O fundo imobiliário XPSF11 apresentou resultado de R$ 3,035 milhões em abril, levemente acima do mês anterior, sustentando a distribuição de R$ 0,07 por cota. O avanço decorreu de receitas de R$ 3,330 milhões frente a despesas de R$ 294 mil, preservando a eficiência operacional do FII. Para os investidores, os dividendos XPSF11 foram pagos em 15 de maio de 2026, aos cotistas com posição até 30 de abril.

Em termos de retorno, a cota fechou abril a R$ 6,78, implicando dividend yield anualizado de 15,59%, já considerando o gross-up de 15% de IR. Sob a ótica patrimonial, com cota a R$ 8,12 antes da distribuição, o retorno anualizado foi de 12,87%, também com gross-up. Esses indicadores reforçam a atratividade relativa do fundo no curto prazo.

Desde o início das negociações, em 17 de fevereiro de 2020, o XPSF11 movimentou R$ 1,33 bilhão, com liquidez média diária de R$ 800 mil. Esse histórico de negociação confere maior previsibilidade para entradas e saídas, bem como uma formação de preço mais eficiente no secundário. A manutenção da distribuição a R$ 0,07 por cota sugere estabilidade no fluxo mensal.
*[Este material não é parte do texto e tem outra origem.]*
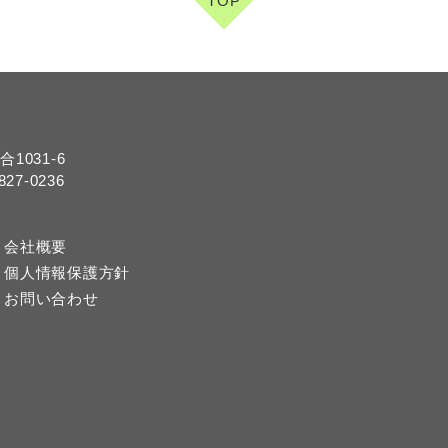
TOP
1031-6
27-0236
会社概要
個人情報保護方針
お問い合わせ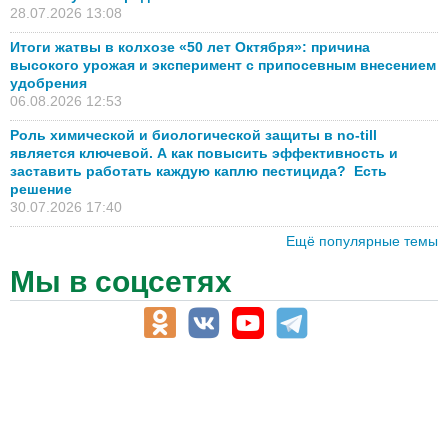
28.07.2026 13:08
Итоги жатвы в колхозе «50 лет Октября»: причина
высокого урожая и эксперимент с припосевным внесением
удобрения
06.08.2026 12:53
Роль химической и биологической защиты в no-till
является ключевой. А как повысить эффективность и
заставить работать каждую каплю пестицида? Есть
решение
30.07.2026 17:40
Ещё популярные темы
Мы в соцсетях
АПК-Каталог
АПК-органы управления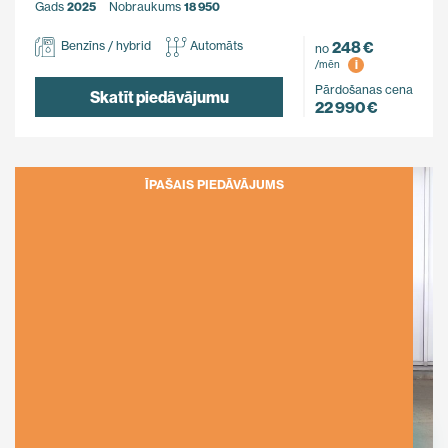
Gads
2025
Nobraukums
18 950
248 €
Benzīns / hybrid
Automāts
no
i
/mēn
Pārdošanas cena
Skatīt piedāvājumu
22 990 €
ĪPAŠAIS PIEDĀVĀJUMS
Ietaupi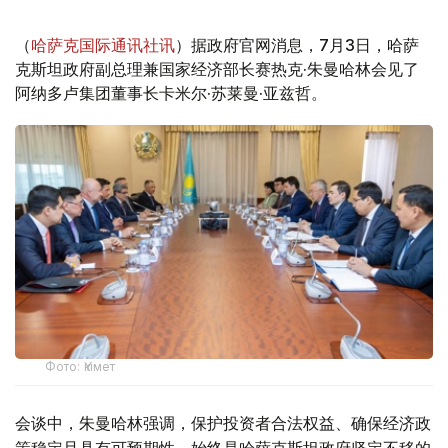
（
哈萨克国际通讯社讯
）据政府官网消息，7月3日，哈萨
克斯坦政府副总理兼国家经济部长赛热克·朱曼哈林会见了
阿纳多卢集团董事长卡米尔·苏莱曼·亚兹哲。
Фото: Үкімет
会谈中，朱曼哈林强调，保护投资者合法权益、确保经济政
策稳定且具有可预期性，始终是哈萨克斯坦政府坚定不移的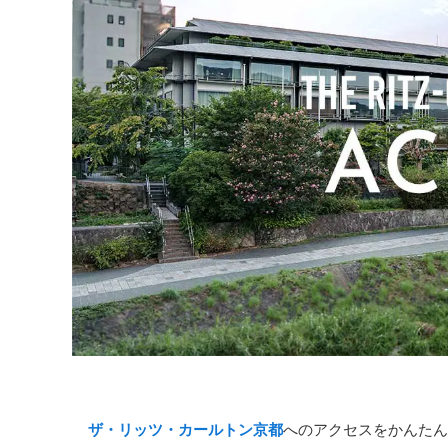
ザ・リッツ・カールトン京都
へのアクセスをかんたん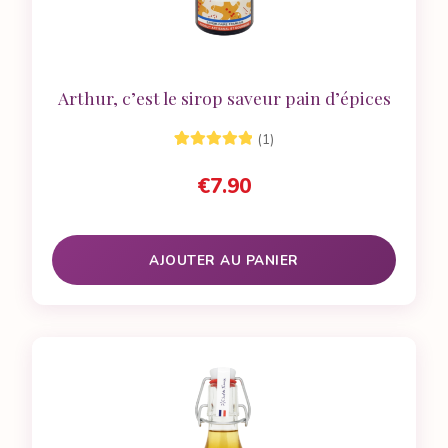
Arthur, c’est le sirop saveur pain d’épices
(1)
1
Noté
5.00
sur
€
7.90
5 basé sur
notation
client
AJOUTER AU PANIER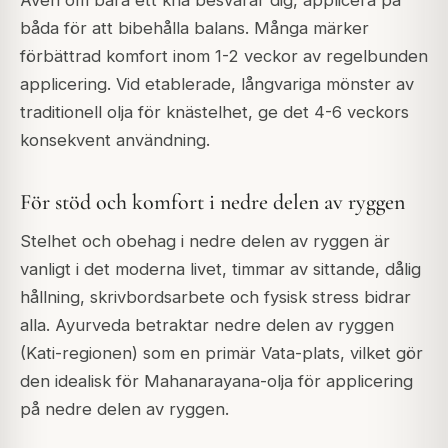
båda för att bibehålla balans. Många märker
förbättrad komfort inom 1-2 veckor av regelbunden
applicering. Vid etablerade, långvariga mönster av
traditionell olja för knästelhet, ge det 4-6 veckors
konsekvent användning.
För stöd och komfort i nedre delen av ryggen
Stelhet och obehag i nedre delen av ryggen är
vanligt i det moderna livet, timmar av sittande, dålig
hållning, skrivbordsarbete och fysisk stress bidrar
alla. Ayurveda betraktar nedre delen av ryggen
(Kati-regionen) som en primär Vata-plats, vilket gör
den idealisk för Mahanarayana-olja för applicering
på nedre delen av ryggen.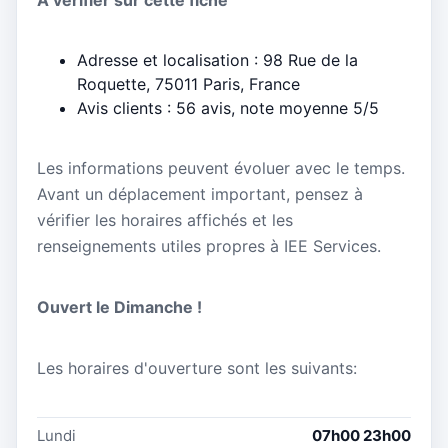
Adresse et localisation : 98 Rue de la
Roquette, 75011 Paris, France
Avis clients : 56 avis, note moyenne 5/5
Les informations peuvent évoluer avec le temps.
Avant un déplacement important, pensez à
vérifier les horaires affichés et les
renseignements utiles propres à IEE Services.
Ouvert le Dimanche !
Les horaires d'ouverture sont les suivants:
Lundi
07h00 23h00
A carteira de CRIs responde por 12% do patrimônio líquido, com 8,98% em certificados listados, cerca de R$ 31,2 milhões. Todos os CRIs são indexados ao CDI, com taxa média de CDI + 1,82% e pagamentos mensais, característica que favorece a previsibilidade de caixa e a proteção em cenários de juros elevados. O principal ativo é o JCC Iguatemi, do segmento de shoppings, com 3,9% do PL (R$ 13,5 milhões) e vencimento em setembro de 2034.

Outras posições relevantes incluem o CRI Lucio (2,0% do PL, R$ 6,9 milhões, vencimento em setembro de 2032) e o CRI Helbor (1,0% do PL, R$ 3,4 milhões, vencimento em julho de 2035). As operações HBR somam 1,7% do patrimônio, enquanto o CRI Embraed representa 0,4%. Esses créditos corporativos diversificam setores e prazos, contribuindo para a alocação de risco.

Os vencimentos dos CRIs concentram-se entre 2027 e 2037, com maior peso em 2032, 2034 e 2037, o que reforça a gestão de prazos do portfólio e sustenta a manutenção de rendimentos. Em conjunto, o desempenho de abril, a liquidez histórica e a carteira indexada ao CDI ancoram a estratégia do XPSF11, com foco em preservar distribuição e mitigar volatilidade no ciclo de juros. Assim, os dividendos XPSF11 permanecem como pilar central do retorno ao cotista.